» **YOUR TASK**:
Among the lines below, the one containing "rappresentativa di circa 50 alunni" opens the range and the one containing "CPF via un organisme" closes it. Print that range exactly, without the pictures.

Transcribed page contents
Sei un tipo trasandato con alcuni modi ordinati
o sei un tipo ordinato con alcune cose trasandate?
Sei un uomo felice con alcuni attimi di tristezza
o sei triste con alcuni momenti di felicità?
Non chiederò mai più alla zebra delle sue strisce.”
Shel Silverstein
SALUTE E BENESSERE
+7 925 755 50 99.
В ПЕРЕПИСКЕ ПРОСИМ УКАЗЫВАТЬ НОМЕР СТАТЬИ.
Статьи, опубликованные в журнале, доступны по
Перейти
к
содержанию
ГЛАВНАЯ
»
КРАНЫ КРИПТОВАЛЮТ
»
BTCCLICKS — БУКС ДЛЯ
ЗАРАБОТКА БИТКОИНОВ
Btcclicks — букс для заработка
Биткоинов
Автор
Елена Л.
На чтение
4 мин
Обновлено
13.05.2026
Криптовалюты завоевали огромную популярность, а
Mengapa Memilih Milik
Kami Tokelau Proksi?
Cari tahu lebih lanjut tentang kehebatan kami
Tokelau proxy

--

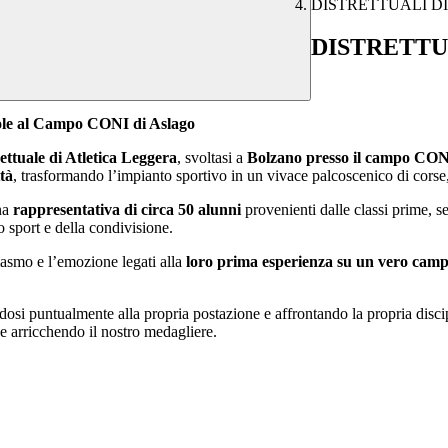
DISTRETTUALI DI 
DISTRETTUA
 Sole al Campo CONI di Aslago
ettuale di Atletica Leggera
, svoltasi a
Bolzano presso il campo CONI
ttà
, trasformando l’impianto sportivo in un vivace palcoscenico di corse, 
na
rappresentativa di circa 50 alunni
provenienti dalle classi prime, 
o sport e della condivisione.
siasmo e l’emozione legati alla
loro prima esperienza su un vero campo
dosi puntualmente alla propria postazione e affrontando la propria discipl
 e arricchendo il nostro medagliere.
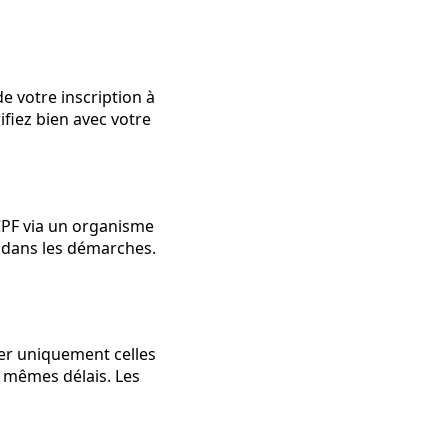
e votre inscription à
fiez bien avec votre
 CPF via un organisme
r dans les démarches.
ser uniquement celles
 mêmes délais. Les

* * *

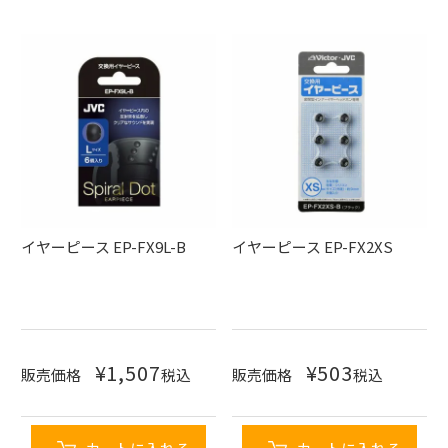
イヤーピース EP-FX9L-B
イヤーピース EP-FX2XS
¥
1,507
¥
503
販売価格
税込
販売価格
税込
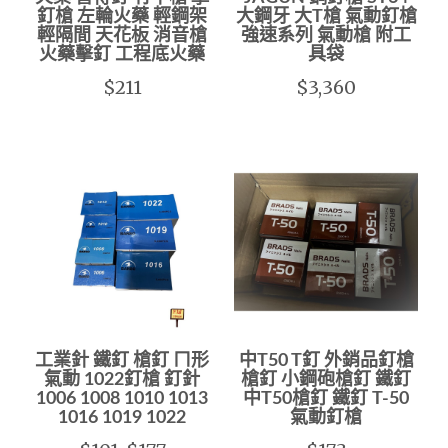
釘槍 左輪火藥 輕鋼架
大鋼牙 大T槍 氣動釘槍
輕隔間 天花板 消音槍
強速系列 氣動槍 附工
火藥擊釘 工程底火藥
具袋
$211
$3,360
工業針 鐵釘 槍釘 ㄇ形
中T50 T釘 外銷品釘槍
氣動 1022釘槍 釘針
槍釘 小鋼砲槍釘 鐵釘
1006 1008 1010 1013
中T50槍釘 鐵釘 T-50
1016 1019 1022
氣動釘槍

» **RESULT BELOW**:
rappresentativa di circa 50 alunni
provenienti dalle classi prime, 
o sport e della condivisione.
siasmo e l’emozione legati alla
loro prima esperienza su un vero campo
dosi puntualmente alla propria postazione e affrontando la propria discipl
 e arricchendo il nostro medagliere.
e votre inscription à
fiez bien avec votre
 CPF via un organisme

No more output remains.